● ASSIGNED TASK:
Copy the entries below word for word, minus the pictures.

● MATERIAL FOR THIS TASK:
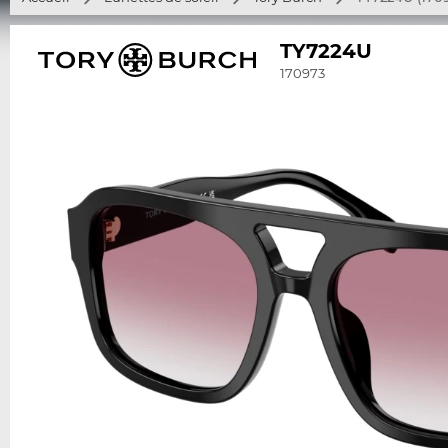
TY7224U
170973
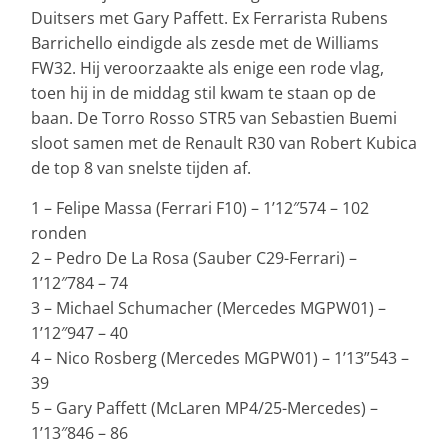
Duitsers met Gary Paffett. Ex Ferrarista Rubens
Barrichello eindigde als zesde met de Williams
FW32. Hij veroorzaakte als enige een rode vlag,
toen hij in de middag stil kwam te staan op de
baan. De Torro Rosso STR5 van Sebastien Buemi
sloot samen met de Renault R30 van Robert Kubica
de top 8 van snelste tijden af.
1 – Felipe Massa (Ferrari F10) – 1’12″574 – 102
ronden
2 – Pedro De La Rosa (Sauber C29-Ferrari) –
1’12″784 – 74
3 – Michael Schumacher (Mercedes MGPW01) –
1’12″947 – 40
4 – Nico Rosberg (Mercedes MGPW01) – 1’13”543 –
39
5 – Gary Paffett (McLaren MP4/25-Mercedes) –
1’13″846 – 86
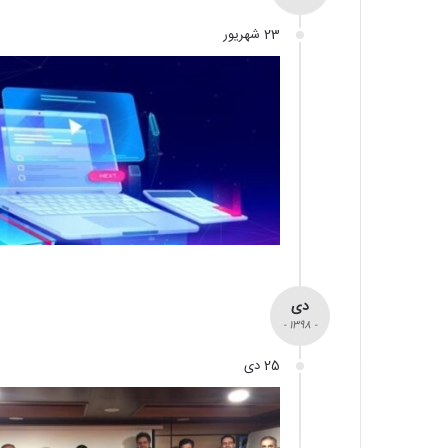
23 شهریور
دی
- 1398 -
25 دی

● TASK SOLUTION:
TY7224U
170973
Duitsers met Gary Paffett. Ex Ferrarista Rubens
Barrichello eindigde als zesde met de Williams
FW32. Hij veroorzaakte als enige een rode vlag,
toen hij in de middag stil kwam te staan op de
baan. De Torro Rosso STR5 van Sebastien Buemi
sloot samen met de Renault R30 van Robert Kubica
de top 8 van snelste tijden af.
1 – Felipe Massa (Ferrari F10) – 1’12″574 – 102
ronden
2 – Pedro De La Rosa (Sauber C29-Ferrari) –
1’12″784 – 74
3 – Michael Schumacher (Mercedes MGPW01) –
1’12″947 – 40
4 – Nico Rosberg (Mercedes MGPW01) – 1’13”543 –
39
5 – Gary Paffett (McLaren MP4/25-Mercedes) –
1’13″846 – 86
23 شهریور
دی
- 1398 -
25 دی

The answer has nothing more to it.